The cast is an interesting and varied mix: Pierce Brosnan turns in a nicely-layered performance as Bond, taking ownership of the role. Sophie Marceau is simply dazzling as Elektra, and turns her character into a compelling blend of good and bad - more bad, though. With the wrong actress as Elektra, the whole movie could've fallen apart, as Elektra is the film's emotional center. But Marceau makes Elektra complex, hypnotic, and irresistible, even when she is finally revealed to be the villainous mastermind. Like Bond, we are drawn to her inexorably.

Robert Carlyle is the model of low-key menace as Renard. He may not be the most threatening villain in the pantheon, but he is one of the most dimensional. His twisted relationship with Elektra is not your basic villain-henchman association.
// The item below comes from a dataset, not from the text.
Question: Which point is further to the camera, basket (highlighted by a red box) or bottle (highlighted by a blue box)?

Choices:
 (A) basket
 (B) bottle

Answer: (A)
As far as the film’s true Bond girl (Elektra is really a Chief Villain), Denise Richards does her best as Dr. Christmas Jones - a role that was meant to be more than eye candy, but is often labeled as such because of the actress playing her. Truth is, Dr. Jones is one of the most fun Bond girls, but one who is also relevant to the plot because of her knowledge - and because she saves Bond at least twice.
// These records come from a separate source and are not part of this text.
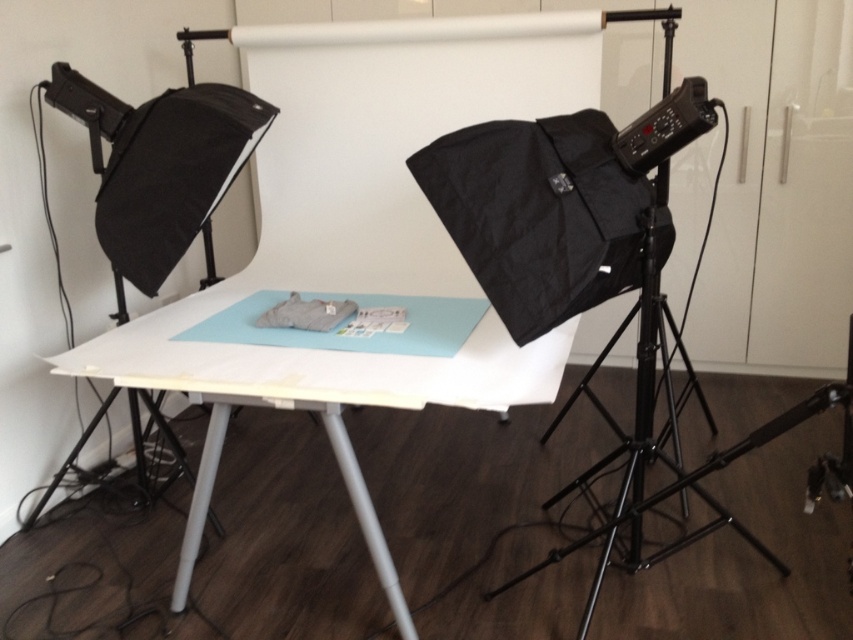 Question: Which object is the closest to the black metal tripod at right?

Choices:
 (A) black plastic light at upper right
 (B) white matte table at center

Answer: (B)

Question: Estimate the real-world distances between objects in this image. Which object is farther from the black plastic light at upper right?

Choices:
 (A) white matte table at center
 (B) black metal tripod at right

Answer: (A)

Question: Can you confirm if white matte table at center is positioned above black plastic light at upper right?

Choices:
 (A) yes
 (B) no

Answer: (B)

Question: Can you confirm if white matte table at center is thinner than black metal tripod at right?

Choices:
 (A) no
 (B) yes

Answer: (A)

Question: Which object is farther from the camera taking this photo?

Choices:
 (A) white matte table at center
 (B) black metal tripod at right
 (C) black plastic light at upper right

Answer: (B)

Question: Observing the image, what is the correct spatial positioning of white matte table at center in reference to black metal tripod at right?

Choices:
 (A) left
 (B) right

Answer: (A)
This film is also notable for giving M an active role in the story, instead of standing on the sidelines for most of the running time. Indeed, I dug the female-centric slant of this adventure: at the heart of the story is the M-Elektra problem - and Christmas figures prominently in most of the action scenes. The women are most definitely not just eye candy.

To sum up, THE WORLD IS NOT ENOUGH is an admirable attempt to create a Bond film with depth and unexpected elements - and it succeeds. While not as action-packed as the other Brosnan Bond films, this outing is probably the most grounded and atypical one. And therefore the most refreshing.